▶ Listed entries:
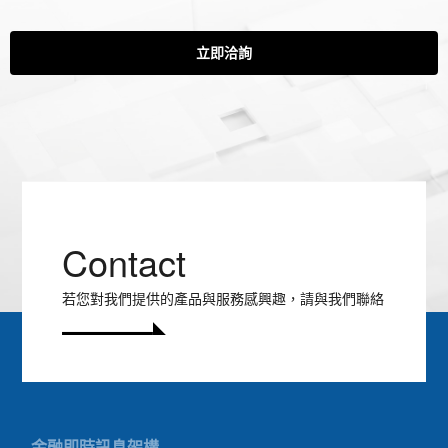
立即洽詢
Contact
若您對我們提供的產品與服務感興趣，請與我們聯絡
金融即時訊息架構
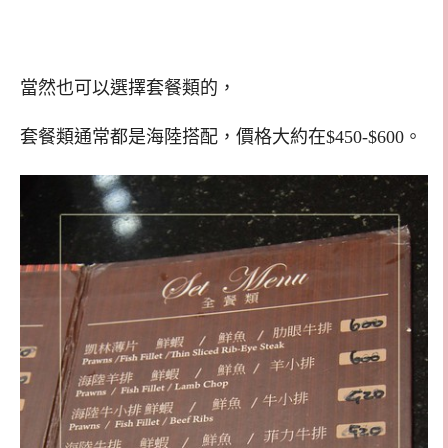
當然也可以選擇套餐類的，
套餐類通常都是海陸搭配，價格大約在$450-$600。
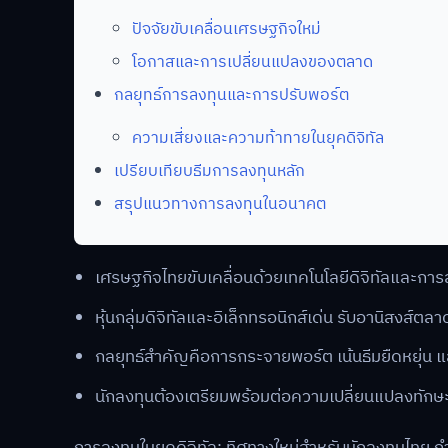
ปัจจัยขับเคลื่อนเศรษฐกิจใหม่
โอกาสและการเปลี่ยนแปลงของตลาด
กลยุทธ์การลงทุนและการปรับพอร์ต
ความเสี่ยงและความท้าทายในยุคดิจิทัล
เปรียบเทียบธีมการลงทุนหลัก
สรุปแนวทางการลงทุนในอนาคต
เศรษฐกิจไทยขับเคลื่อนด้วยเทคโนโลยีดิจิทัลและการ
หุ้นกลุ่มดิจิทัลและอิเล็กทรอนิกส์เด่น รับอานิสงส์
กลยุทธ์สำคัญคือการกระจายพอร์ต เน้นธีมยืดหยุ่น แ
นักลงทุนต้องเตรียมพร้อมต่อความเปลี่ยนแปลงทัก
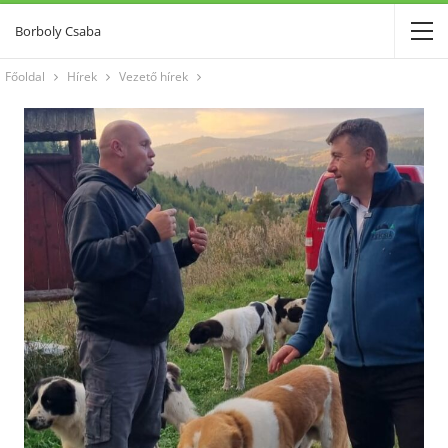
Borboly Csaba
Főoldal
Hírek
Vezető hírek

--

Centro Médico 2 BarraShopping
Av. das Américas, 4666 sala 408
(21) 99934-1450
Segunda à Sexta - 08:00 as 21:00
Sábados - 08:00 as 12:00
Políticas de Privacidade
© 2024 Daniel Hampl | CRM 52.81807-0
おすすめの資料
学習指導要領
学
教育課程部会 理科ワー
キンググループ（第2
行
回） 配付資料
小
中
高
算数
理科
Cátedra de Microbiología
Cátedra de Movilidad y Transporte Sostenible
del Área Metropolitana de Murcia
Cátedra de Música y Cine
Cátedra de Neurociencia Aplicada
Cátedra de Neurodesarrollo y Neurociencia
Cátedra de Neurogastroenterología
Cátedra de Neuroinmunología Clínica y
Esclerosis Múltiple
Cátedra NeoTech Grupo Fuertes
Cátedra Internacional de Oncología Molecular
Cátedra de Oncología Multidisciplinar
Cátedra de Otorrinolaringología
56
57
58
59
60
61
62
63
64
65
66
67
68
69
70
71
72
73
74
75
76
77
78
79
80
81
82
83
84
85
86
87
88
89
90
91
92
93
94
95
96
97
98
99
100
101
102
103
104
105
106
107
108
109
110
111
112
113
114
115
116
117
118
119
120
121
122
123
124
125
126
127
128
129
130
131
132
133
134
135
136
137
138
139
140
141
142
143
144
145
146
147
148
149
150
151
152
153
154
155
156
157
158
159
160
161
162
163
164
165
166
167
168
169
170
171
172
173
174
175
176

▶ Goal of the exercise: Your answer must be every line from the listing above that holds the string "Neurociencia".

▶ Task result:
Cátedra de Neurociencia Aplicada
Cátedra de Neurodesarrollo y Neurociencia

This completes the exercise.